[Saved entries]
[Start of Attachment]

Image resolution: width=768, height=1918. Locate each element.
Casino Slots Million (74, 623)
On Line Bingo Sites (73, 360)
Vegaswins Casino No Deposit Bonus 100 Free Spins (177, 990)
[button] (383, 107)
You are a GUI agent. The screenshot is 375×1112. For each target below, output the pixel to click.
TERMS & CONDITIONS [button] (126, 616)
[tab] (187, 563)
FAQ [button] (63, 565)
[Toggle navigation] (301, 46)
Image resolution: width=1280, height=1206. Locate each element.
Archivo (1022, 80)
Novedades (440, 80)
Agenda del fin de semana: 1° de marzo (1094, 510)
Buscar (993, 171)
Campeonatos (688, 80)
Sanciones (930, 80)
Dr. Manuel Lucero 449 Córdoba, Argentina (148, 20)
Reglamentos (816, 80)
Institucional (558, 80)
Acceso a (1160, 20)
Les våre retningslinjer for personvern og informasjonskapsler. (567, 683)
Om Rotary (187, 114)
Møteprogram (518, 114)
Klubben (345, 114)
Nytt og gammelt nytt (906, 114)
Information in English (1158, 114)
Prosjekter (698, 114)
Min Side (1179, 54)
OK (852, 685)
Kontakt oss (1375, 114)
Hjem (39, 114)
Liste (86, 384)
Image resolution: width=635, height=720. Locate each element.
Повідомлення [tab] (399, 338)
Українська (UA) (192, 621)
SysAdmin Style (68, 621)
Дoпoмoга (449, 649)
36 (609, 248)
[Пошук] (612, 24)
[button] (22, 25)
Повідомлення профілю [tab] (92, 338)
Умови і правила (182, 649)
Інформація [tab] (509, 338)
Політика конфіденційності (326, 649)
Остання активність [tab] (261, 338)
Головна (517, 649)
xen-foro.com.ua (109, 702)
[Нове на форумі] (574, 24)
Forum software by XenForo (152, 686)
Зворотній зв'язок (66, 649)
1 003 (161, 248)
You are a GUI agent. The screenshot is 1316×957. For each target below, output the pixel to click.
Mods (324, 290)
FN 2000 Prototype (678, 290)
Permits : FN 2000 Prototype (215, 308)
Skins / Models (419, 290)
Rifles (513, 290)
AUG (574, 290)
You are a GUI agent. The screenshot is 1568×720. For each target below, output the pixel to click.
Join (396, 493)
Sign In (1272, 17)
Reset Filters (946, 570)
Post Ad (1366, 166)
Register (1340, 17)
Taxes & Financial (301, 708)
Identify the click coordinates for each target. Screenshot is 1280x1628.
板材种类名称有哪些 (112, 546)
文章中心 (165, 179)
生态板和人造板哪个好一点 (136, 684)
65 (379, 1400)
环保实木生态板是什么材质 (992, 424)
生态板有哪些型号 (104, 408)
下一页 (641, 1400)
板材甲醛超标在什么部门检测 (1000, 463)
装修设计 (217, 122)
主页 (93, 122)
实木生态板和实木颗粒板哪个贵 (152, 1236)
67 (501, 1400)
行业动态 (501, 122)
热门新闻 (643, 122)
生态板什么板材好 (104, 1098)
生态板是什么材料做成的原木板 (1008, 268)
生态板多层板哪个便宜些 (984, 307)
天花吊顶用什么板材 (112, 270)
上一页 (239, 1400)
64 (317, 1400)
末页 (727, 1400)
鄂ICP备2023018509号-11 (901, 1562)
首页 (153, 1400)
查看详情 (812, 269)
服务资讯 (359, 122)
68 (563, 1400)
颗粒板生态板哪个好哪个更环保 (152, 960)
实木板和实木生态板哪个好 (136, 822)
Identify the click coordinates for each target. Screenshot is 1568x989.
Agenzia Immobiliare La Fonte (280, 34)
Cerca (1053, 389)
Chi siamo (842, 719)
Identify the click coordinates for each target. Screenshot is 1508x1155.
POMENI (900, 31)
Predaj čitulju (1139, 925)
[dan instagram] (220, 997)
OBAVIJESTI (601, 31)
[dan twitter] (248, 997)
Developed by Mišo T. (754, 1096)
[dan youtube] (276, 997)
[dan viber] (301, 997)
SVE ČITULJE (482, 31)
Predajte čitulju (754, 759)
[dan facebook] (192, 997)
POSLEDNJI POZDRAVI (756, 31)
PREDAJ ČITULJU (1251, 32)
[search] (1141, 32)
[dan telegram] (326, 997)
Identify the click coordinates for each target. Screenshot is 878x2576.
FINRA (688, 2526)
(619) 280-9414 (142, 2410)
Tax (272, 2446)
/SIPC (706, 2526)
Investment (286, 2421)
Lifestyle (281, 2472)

[End of Attachment]

▶ [What is expected] Look through the entries for the string "width". Every line that has it belongs in the answer.

▶ [Completed exercise]
Image resolution: width=768, height=1918. Locate each element.
Image resolution: width=1280, height=1206. Locate each element.
Image resolution: width=635, height=720. Locate each element.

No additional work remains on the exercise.